__Action item__
Transcribe, with complete accuracy, all of the entries below except for the pictures.

(Stored items)

--------------------------------

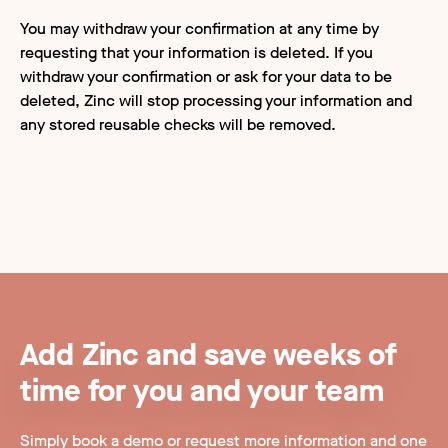
You may withdraw your confirmation at any time by
requesting that your information is deleted. If you
withdraw your confirmation or ask for your data to be
deleted, Zinc will stop processing your information and
any stored reusable checks will be removed.
Add Zinc and save weeks of
time for you and your team
Simply book a demo or request more information and one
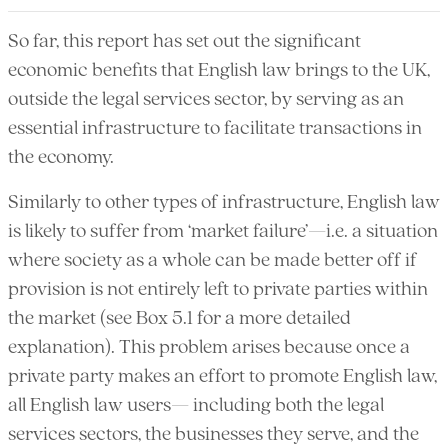
So far, this report has set out the significant
economic benefits that English law brings to the UK,
outside the legal services sector, by serving as an
essential infrastructure to facilitate transactions in
the economy.
Similarly to other types of infrastructure, English law
is likely to suffer from ‘market failure’—i.e. a situation
where society as a whole can be made better off if
provision is not entirely left to private parties within
the market (see Box 5.1 for a more detailed
explanation). This problem arises because once a
private party makes an effort to promote English law,
all English law users— including both the legal
services sectors, the businesses they serve, and the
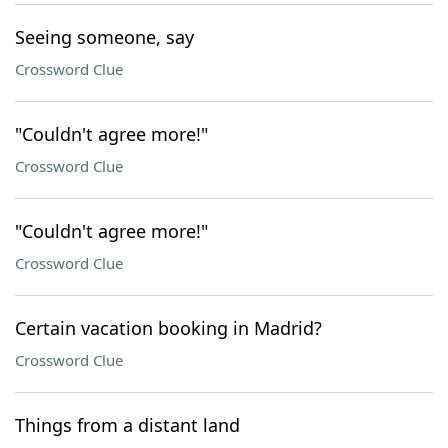
Seeing someone, say
Crossword Clue
"Couldn't agree more!"
Crossword Clue
"Couldn't agree more!"
Crossword Clue
Certain vacation booking in Madrid?
Crossword Clue
Things from a distant land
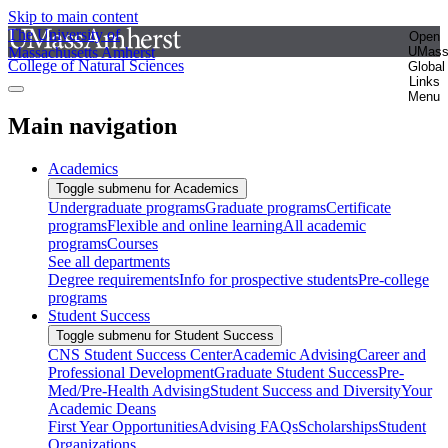
Skip to main content
The University of
Open
Massachusetts Amherst
UMas
College of Natural Sciences
Global
Links
Menu
Main navigation
Academics
Toggle submenu for Academics
Undergraduate programs
Graduate programs
Certificate
programs
Flexible and online learning
All academic
programs
Courses
See all departments
Degree requirements
Info for prospective students
Pre-college
programs
Student Success
Toggle submenu for Student Success
CNS Student Success Center
Academic Advising
Career and
Professional Development
Graduate Student Success
Pre-
Med/Pre-Health Advising
Student Success and Diversity
Your
Academic Deans
First Year Opportunities
Advising FAQs
Scholarships
Student
Organizations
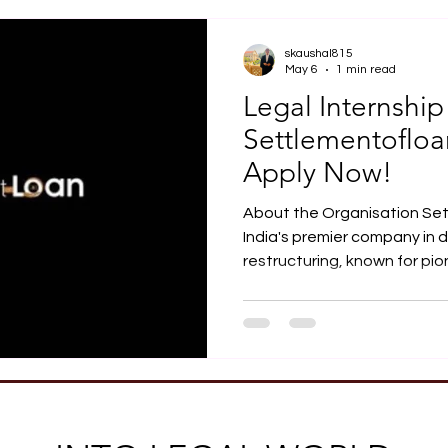
Job Opportunity
Practical Legal Training
Articles
skaushal815
May 6
1 min read
Legal Internship
Settlementoflo
Apply Now!
About the Organisation Se
India's premier company in d
restructuring, known for pio
Based in Gurugram, Haryan
of over 30 professionals, w
among the most reliable and
resolving individual and bu
Opportunity Settlementoflo
from final-year law students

--------------------------------

__Result below__
You may withdraw your confirmation at any time by
requesting that your information is deleted. If you
withdraw your confirmation or ask for your data to be
deleted, Zinc will stop processing your information and
any stored reusable checks will be removed.
Add Zinc and save weeks of
time for you and your team
Simply book a demo or request more information and one
So far, this report has set out the significant
economic benefits that English law brings to the UK,
outside the legal services sector, by serving as an
essential infrastructure to facilitate transactions in
the economy.
Similarly to other types of infrastructure, English law
is likely to suffer from ‘market failure’—i.e. a situation
where society as a whole can be made better off if
provision is not entirely left to private parties within
the market (see Box 5.1 for a more detailed
explanation). This problem arises because once a
private party makes an effort to promote English law,
all English law users— including both the legal
services sectors, the businesses they serve, and the
Seeing someone, say
Crossword Clue
"Couldn't agree more!"
Crossword Clue
"Couldn't agree more!"
Crossword Clue
Certain vacation booking in Madrid?
Crossword Clue
Things from a distant land
Skip to main content
The University of
Open
Massachusetts Amherst
UMas
College of Natural Sciences
Global
Links
Menu
Main navigation
Academics
Toggle submenu for Academics
Undergraduate programs
Graduate programs
Certificate
programs
Flexible and online learning
All academic
programs
Courses
See all departments
Degree requirements
Info for prospective students
Pre-college
programs
Student Success
Toggle submenu for Student Success
CNS Student Success Center
Academic Advising
Career and
Professional Development
Graduate Student Success
Pre-
Med/Pre-Health Advising
Student Success and Diversity
Your
Academic Deans
First Year Opportunities
Advising FAQs
Scholarships
Student
Organizations
Job Opportunity
Practical Legal Training
Articles
skaushal815
May 6
1 min read
Legal Internship
Settlementoflo
Apply Now!
About the Organisation Se
India's premier company in d
restructuring, known for pio
Based in Gurugram, Haryan
of over 30 professionals, w
among the most reliable and
resolving individual and bu
Opportunity Settlementoflo
from final-year law students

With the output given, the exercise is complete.